Personal information
- Nationality: Australian

Sport
- Sport: Athletics
- Event: 100 metres hurdles

Achievements and titles
- Personal best: 100m hurdles 12.95 (2026)

Medal record
Women's athletics
Representing Australia
Oceania Championships
| Silver medal – second place | 2026 Darwin | 100m hurdles |

= Emily Britton =

Australian athlete

Emily Britton is an Australian high hurdler.

==Biography==
From Cherrybrook in Northern Sydney, Britton was New South Wales age-group champion in the 100 metres hurdles from 2016 to 2019, and won the Australian age-group national title in 2016. Britton placed third over 100 m hurdles at the 2018 Australian Junior Championships.

In 2023, ran a personal best tune of 13.29 seconds to finish third at the Maurie Plant Meet in Melbourne in February, and took another 0.11 of a second from that best in while winning her heat at 13.18 seconds, and then a further 0.09 to run 13.09 to places second overall at the NSW Open Track and Field Championship in March.
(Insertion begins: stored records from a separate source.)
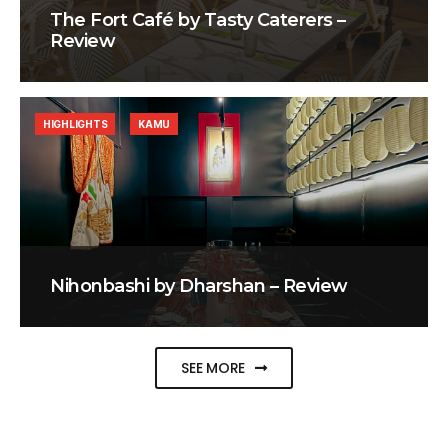
The Fort Café by Tasty Caterers –
Review
HIGHLIGHTS
KAMU
Nihonbashi by Dharshan – Review
SEE MORE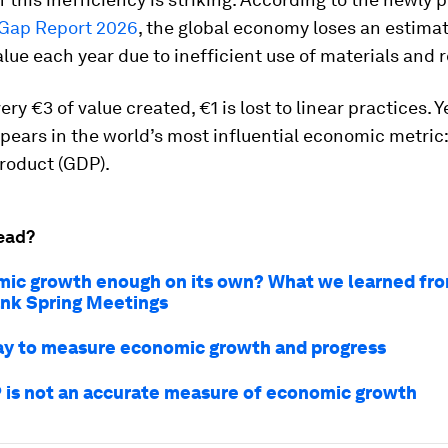
y Gap Report 2026
, the global economy loses an estima
 value each year due to inefficient use of materials and 
ery €3 of value created, €1 is lost to linear practices. 
ppears in the world’s most influential economic metric:
roduct (GDP).
ead?
mic growth enough on its own? What we learned fr
nk Spring Meetings
y to measure economic growth and progress
is not an accurate measure of economic growth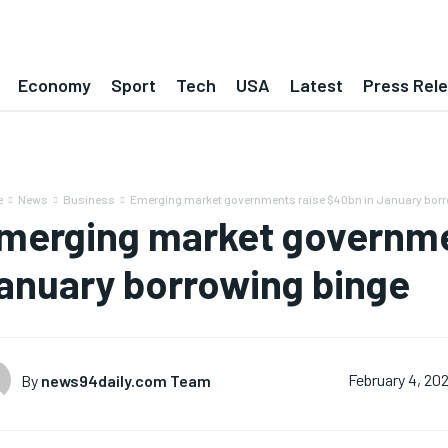
Economy
Sport
Tech
USA
Latest
Press Rel
e
News
Business
Emerging market governments raise $40bn in January borr
merging market governme
anuary borrowing binge
By
news94daily.com Team
February 4, 20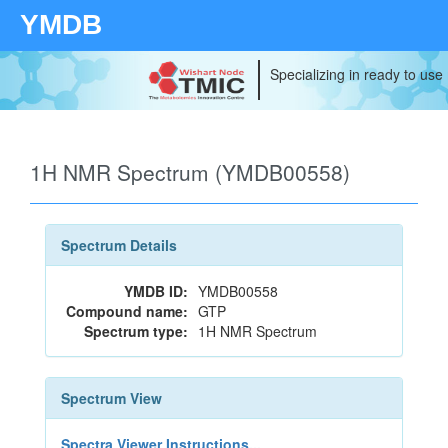
YMDB
Specializing in ready to use
1H NMR Spectrum (YMDB00558)
Spectrum Details
YMDB ID:
YMDB00558
Compound name:
GTP
Spectrum type:
1H NMR Spectrum
Spectrum View
Spectra Viewer Instructions...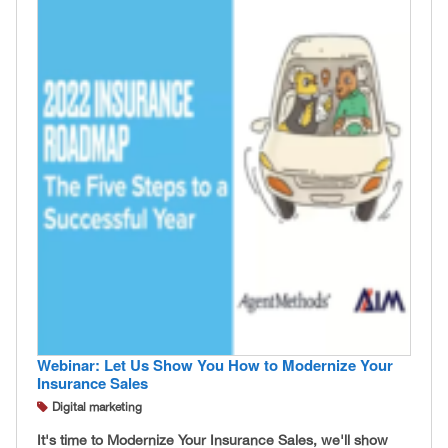
Webinar: Let Us Show You How to Modernize Your
Insurance Sales
Digital marketing
It's time to Modernize Your Insurance Sales, we'll show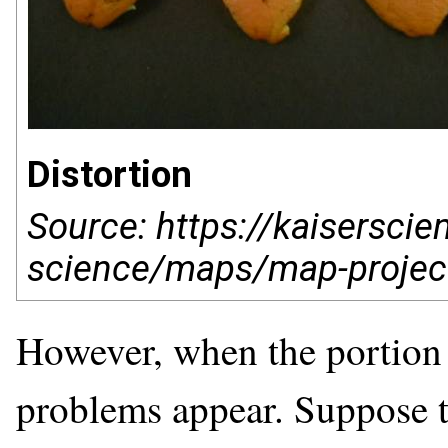
Distortion
Source: https://kaisersci
science/maps/map-projec
However, when the portion o
problems appear. Suppose t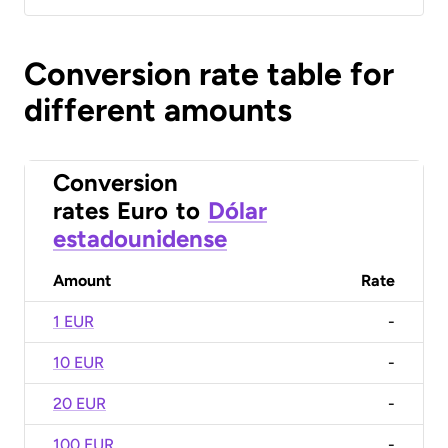
Conversion rate table for
different amounts
Conversion
rates
Euro
to
Dólar
estadounidense
Amount
Rate
1 EUR
-
10 EUR
-
20 EUR
-
100 EUR
-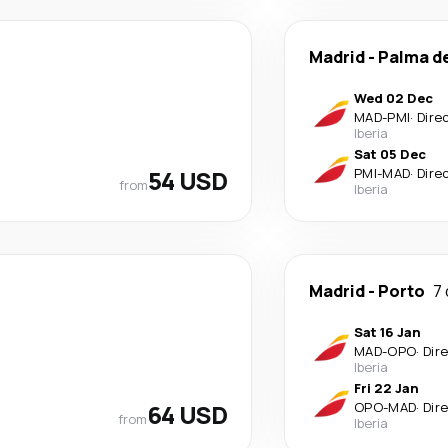
Madrid
-
Palma d
Wed 02 Dec
MAD
-
PMI
·
Dire
Iberia
Sat 05 Dec
54 USD
PMI
-
MAD
·
Dire
from
Iberia
Madrid
-
Porto
7
Sat 16 Jan
MAD
-
OPO
·
Dir
Iberia
Fri 22 Jan
64 USD
OPO
-
MAD
·
Dir
from
Iberia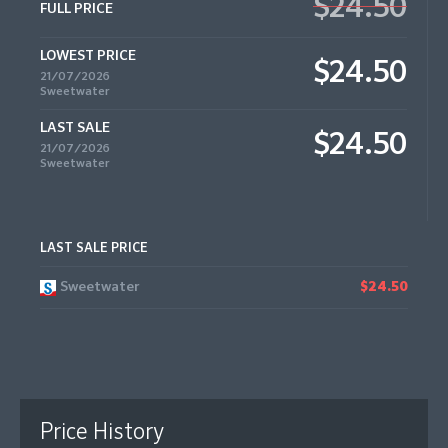
$24.50
FULL PRICE
LOWEST PRICE
$24.50
21/07/2026
Sweetwater
LAST SALE
$24.50
21/07/2026
Sweetwater
LAST SALE PRICE
Sweetwater
$24.50
Price History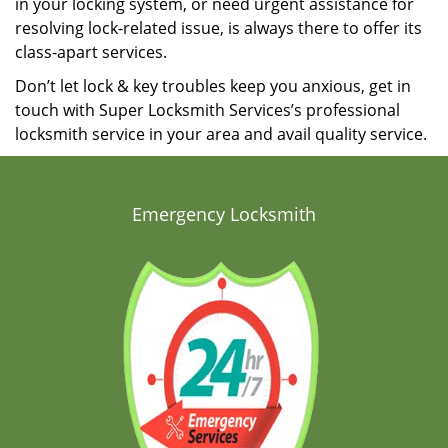
in your locking system, or need urgent assistance for
resolving lock-related issue, is always there to offer its
class-apart services.
Don’t let lock & key troubles keep you anxious, get in
touch with Super Locksmith Services’s professional
locksmith service in your area and avail quality service.
Emergency Locksmith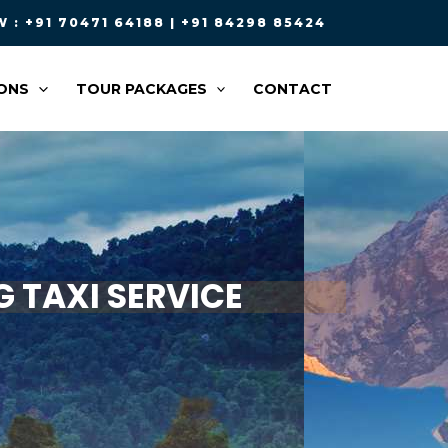
 : +91 70471 64188 | +91 84298 85424
ONS
TOUR PACKAGES
CONTACT
 TAXI SERVICE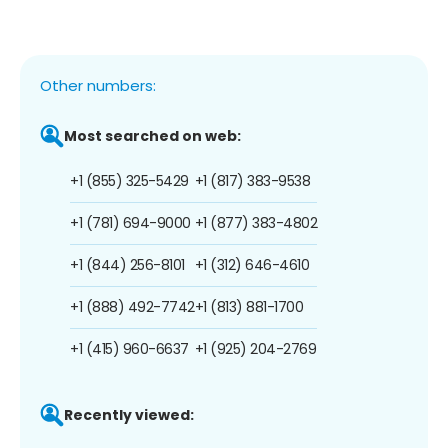
Other numbers:
Most searched on web:
+1 (855) 325-5429
+1 (817) 383-9538
+1 (781) 694-9000
+1 (877) 383-4802
+1 (844) 256-8101
+1 (312) 646-4610
+1 (888) 492-7742
+1 (813) 881-1700
+1 (415) 960-6637
+1 (925) 204-2769
Recently viewed: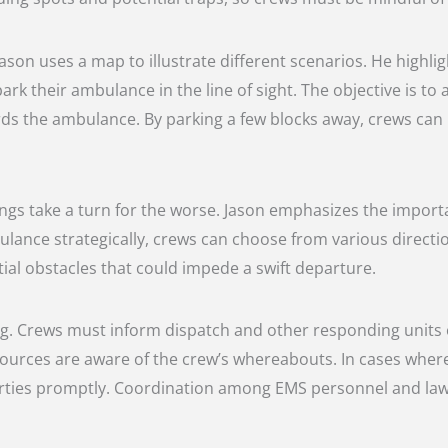
Jason uses a map to illustrate different scenarios. He highl
k their ambulance in the line of sight. The objective is to
s the ambulance. By parking a few blocks away, crews can ma
things take a turn for the worse. Jason emphasizes the import
lance strategically, crews can choose from various directions
al obstacles that could impede a swift departure.
g. Crews must inform dispatch and other responding units of 
ources are aware of the crew’s whereabouts. In cases where
 parties promptly. Coordination among EMS personnel and law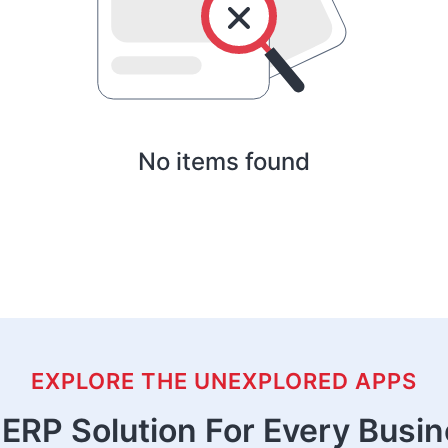
No items found
EXPLORE THE UNEXPLORED APPS
ERP Solution For Every Busi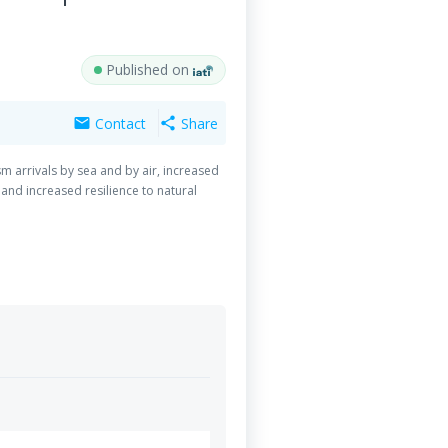
Published on
Contact
Share
mail
share
ism arrivals by sea and by air, increased
 and increased resilience to natural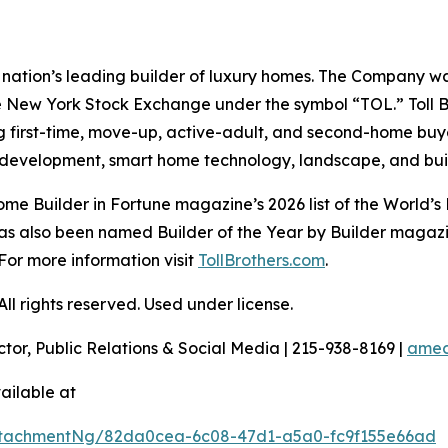
the nation’s leading builder of luxury homes. The Company
e New York Stock Exchange under the symbol “TOL.” Toll 
ng first-time, move-up, active-adult, and second-home bu
and development, smart home technology, landscape, and b
e Builder in Fortune magazine’s 2026 list of the World’s
as also been named Builder of the Year by Builder magazine
For more information visit
TollBrothers.com
.
l rights reserved. Used under license.
ctor, Public Relations & Social Media | 215-938-8169 |
amec
ailable at
ttachmentNg/82da0cea-6c08-47d1-a5a0-fc9f155e66ad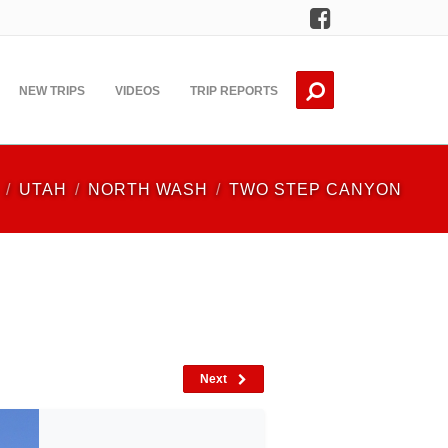
Facebook
NEW TRIPS
VIDEOS
TRIP REPORTS
UTAH
NORTH WASH
TWO STEP CANYON
Next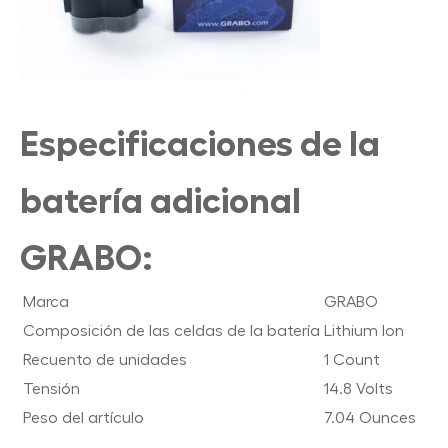
Especificaciones de la
batería adicional
GRABO:
Marca
GRABO
Composición de las celdas de la batería
Lithium Ion
Recuento de unidades
1 Count
Tensión
14.8 Volts
Peso del artículo
7.04 Ounces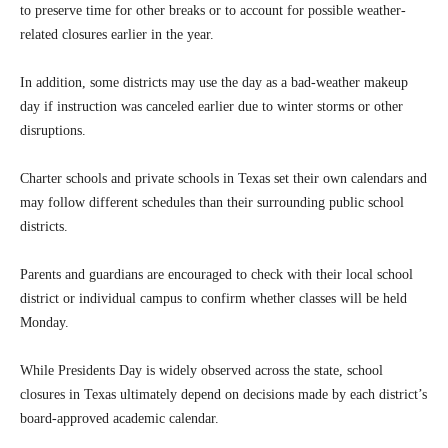
to preserve time for other breaks or to account for possible weather-
related closures earlier in the year.
In addition, some districts may use the day as a bad-weather makeup
day if instruction was canceled earlier due to winter storms or other
disruptions.
Charter schools and private schools in Texas set their own calendars and
may follow different schedules than their surrounding public school
districts.
Parents and guardians are encouraged to check with their local school
district or individual campus to confirm whether classes will be held
Monday.
While Presidents Day is widely observed across the state, school
closures in Texas ultimately depend on decisions made by each district’s
board-approved academic calendar.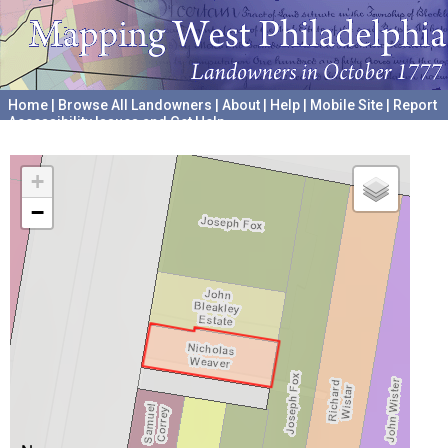
Home
|
Browse All Landowners
|
About
|
Help
|
Mobile Site
|
Report
Accessibility Issues and Get Help
A project hosted by the
University of Pennsylvania Archives
+
−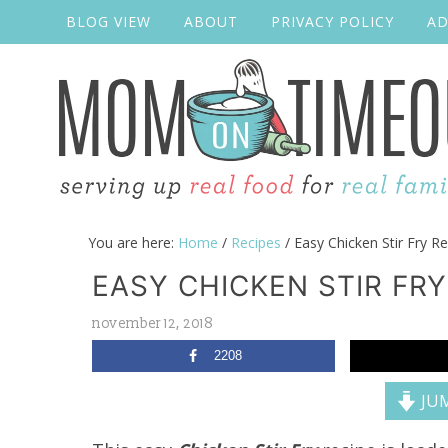
BLOG VIEW
ABOUT
PRIVACY POLICY
AD
You are here:
Home
/
Recipes
/
Easy Chicken Stir Fry Re
EASY CHICKEN STIR FRY
november 12, 2018
2208
JUM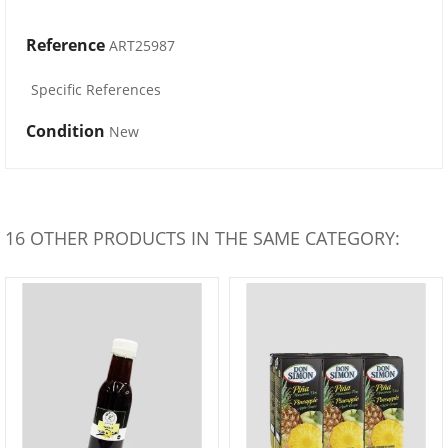
Reference
ART25987
Specific References
Condition
New
16 OTHER PRODUCTS IN THE SAME CATEGORY:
She finished fourth at the 2023 Australian Championships in Brisbane in April. She was selected to represent Australia at the 2023 Summer World University Games in Chengdu, China, reaching the semi-finals of the 100 m hurdles.

Britton ran a 13.06 personal best in January 2026 at the ACT Championships in Canberra. In March, she placed second in the 100 metres hurdles to Delta Amidzovski at the NSW State Championships. Competing at the 2026 Maurie Plant Meet in Melbourne later that month, she was runner-up in the 100 metres hurdles to Michelle Jenneke in 13.07 seconds. She was runner-up to Jenneke again on 12 April at the 2026 Australian Championships in Sydney, and broke 13-seconds for the first time, running 12.95 seconds (+1.3). She was selected for the 100 metres hurdles as part of the Australian team to compete at the 2026 Oceania Athletics Championships in Darwin, Northern Territory, winning the silver medal behind Michelle Jenneke.

==Personal life==
Britton attended Australian Catholic University.